Disrupting the Differentiation of Cancer Stem Cells to Prevent the Spread of Hemangiosarcoma
Hemangiosarcoma is a rapidly fatal disease. The lifetime risk is alarmingly high for some breeds like Golden Retrievers (~20% will die of this disease) and Portuguese Water Dogs (~15% will die of this disease). The risk of hemangiosarcoma is not limited to just these breeds but is considered a research priority for 40 different breed Parent Clubs and Foundations.
Despite considerable efforts to find effective treatments, the outcome for dogs with hemangiosarcoma has changed very little over the past 30 years. Recent evidence suggests hemangiosarcoma conforms to the “cancer stem cell” model, where a defined subset of cells is responsible for initiating and maintaining the tumor. These cells are resistant to conventional therapies and are very adaptable, being able to survive in a variety of tissues in the body.

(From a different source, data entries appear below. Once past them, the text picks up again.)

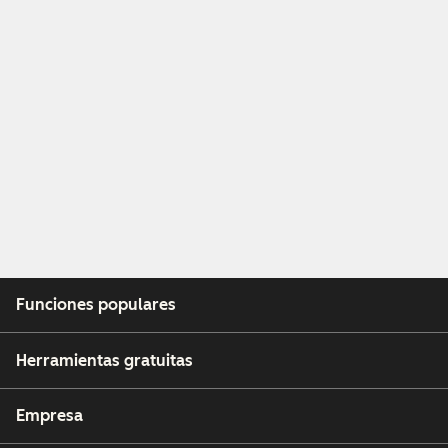
Funciones populares
Herramientas gratuitas
Empresa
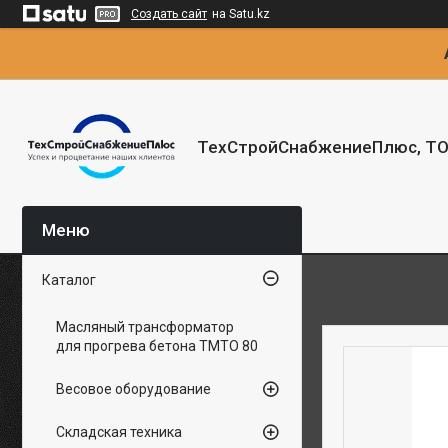
Создать сайт
на Satu.kz
ТехСтройСнабжениеПлюс, Т
Каталог
Масляный трансформатор
для прогрева бетона ТМТО 80
Весовое оборудование
Складская техника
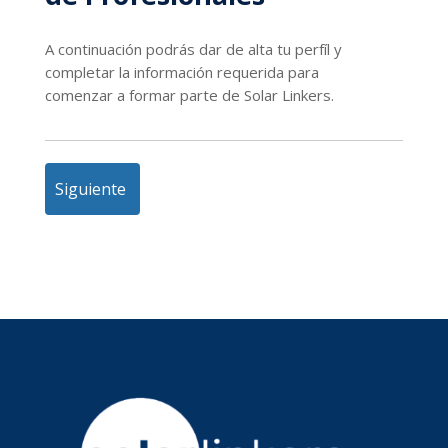
A continuación podrás dar de alta tu perfíl y
completar la información requerida para
comenzar a formar parte de Solar Linkers.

For this project, Dr. Modiano proposes to reduce the malignant potential of hemangiosarcoma stem cells by forcing them to terminally differentiate into cells which can no longer self-renew. He further proposes that by disrupting their ability to self-renew he will enhance the sensitivity of these cells to conventional and targeted therapies and improve the outcomes of dogs with this disease.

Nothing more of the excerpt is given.